I am convinced that many of us with advanced, challenging, life-threatening cases need to get really expert treatment. A lot of the fine doctors who are locally convenient to us, and who do great work in treating the usual kinds of prostate cancer cases, are not, in my layman's opinion, good enough for the out-of-the-box, tailored treatment needed to give us advanced, challenged patients good outcomes. We sometimes need to throw the cancer equivalent of a Hail Mary pass, at least judged by the standards of conventional medicine. It can be hard to find these doctors. One clue is that they tend to have "medical oncology" practices in which they see prostate cancer patients almost exclusively, but they are quite ready to use the services of talented radiologists, radiation oncologists, and urologists. In my own case, I and my local, caring, talented medical oncologist followed strategic guidance from these expert doctors. That worked very well for me.
What treatment did you have prior to your chemo? Were you ever on ADT, or did your medical team move you straight to chemo? If you have not had ADT, I’m thinking you would have a great response to a drug like Xtandi or Zytiga because men with very high PSAs often respond extraordinarily well to ADT.

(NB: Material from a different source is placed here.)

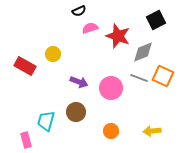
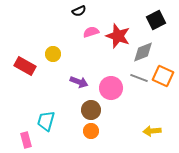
pink semicircle: moved 1 px right, 4 px down
brown circle: moved 15 px right, 2 px up
orange circle: moved 20 px left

Here’s how to activate the "title" filter, which I mentioned earlier, when searching for a paper on PubMed. (Note, this is for the legacy version of PubMed, which I am used to. They just rolled out a new version.) In just a few steps you can filter your search so that only articles that have each of the key terms of your search in the paper’s title will appear. It’s quicker to do it than describe it, but it’s not completely intuitive, so here’s how it’s done: on the left side of the home page where the filters are, click on “Show additional filters,” then click on “Search Fields” when the “Additional filters” menu pops up, then click “Show” in the box, move up to “Search Fields,” which now appears, and click “Choose”, and when the box appears, to the right of “Affiliation”, scroll down to “Title” and click “Apply”. Of course you can also select any of the other filters that you want, such as papers that have all your key search terms in either the title or the abstract (“Title/Abstract”). By clicking on the blue hypertext, you can view a brief description (“abstract”) of the key elements and results of the study; if there is no abstract, sometimes clicking on the “Full Text Link” in the upper right corner will show the article, especially if it is short. Sometimes there is a link to a free copy of the complete paper, and there’s also a filter for that.